Your task: Retype only what runs from the beginning of the data through the line with "volte le colonne"; please omit the pictures and keep every line exact.

Records for the exercise:
=== Section Start ===

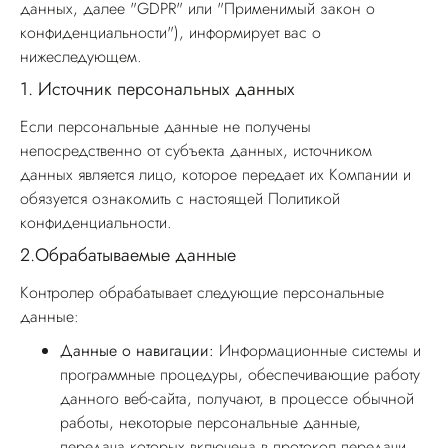
данных
, далее "GDPR" или "Применимый закон о
конфиденциальности"), информирует вас о
нижеследующем.
1.
Источник персональных данных
Если персональные данные не получены
непосредственно от субъекта данных, источником
данных является лицо, которое передает их Компании и
обязуется ознакомить с настоящей Политикой
конфиденциальности.
2.
Обрабатываемые данные
Контролер обрабатывает следующие персональные
данные:
Данные о навигации:
Информационные системы и
программные процедуры, обеспечивающие работу
данного веб-сайта, получают, в процессе обычной
работы, некоторые персональные данные,
передача которых включена в протокол передачи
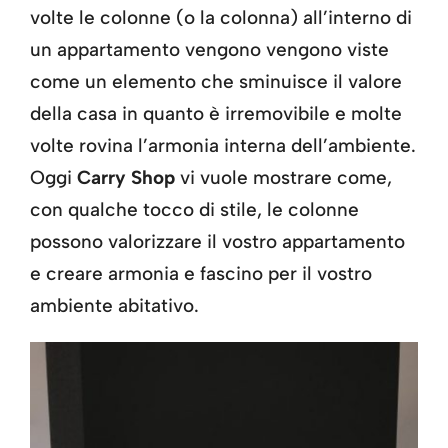
volte le colonne (o la colonna) all’interno di
un appartamento vengono vengono viste
come un elemento che sminuisce il valore
della casa in quanto è irremovibile e molte
volte rovina l’armonia interna dell’ambiente.
Oggi
Carry Shop
vi vuole mostrare come,
con qualche tocco di stile, le colonne
possono valorizzare il vostro appartamento
e creare armonia e fascino per il vostro
ambiente abitativo.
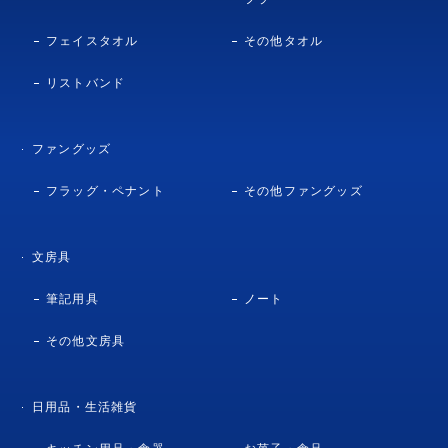
フェイスタオル
その他タオル
リストバンド
ファングッズ
フラッグ・ペナント
その他ファングッズ
文房具
筆記用具
ノート
その他文房具
日用品・生活雑貨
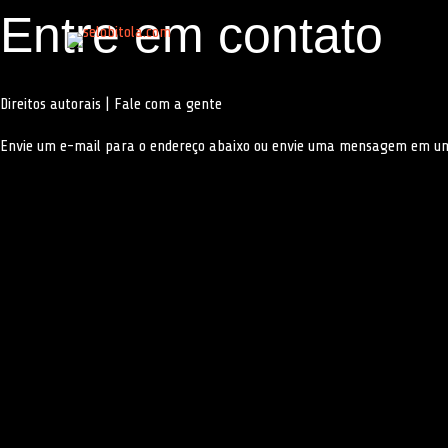
Entre em contato
P
u
l
a
r
Direitos autorais | Fale com a gente
p
a
r
Envie um e-mail para o endereço abaixo ou envie uma mensagem em uma
a
o
c
o
n
t
e
ú
d
o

=== Section End ===

Result below:
данных
, далее "GDPR" или "Применимый закон о
конфиденциальности"), информирует вас о
нижеследующем.
1.
Источник персональных данных
Если персональные данные не получены
непосредственно от субъекта данных, источником
данных является лицо, которое передает их Компании и
обязуется ознакомить с настоящей Политикой
конфиденциальности.
2.
Обрабатываемые данные
Контролер обрабатывает следующие персональные
данные:
Данные о навигации:
Информационные системы и
программные процедуры, обеспечивающие работу
данного веб-сайта, получают, в процессе обычной
работы, некоторые персональные данные,
передача которых включена в протокол передачи
volte le colonne (o la colonna) all’interno di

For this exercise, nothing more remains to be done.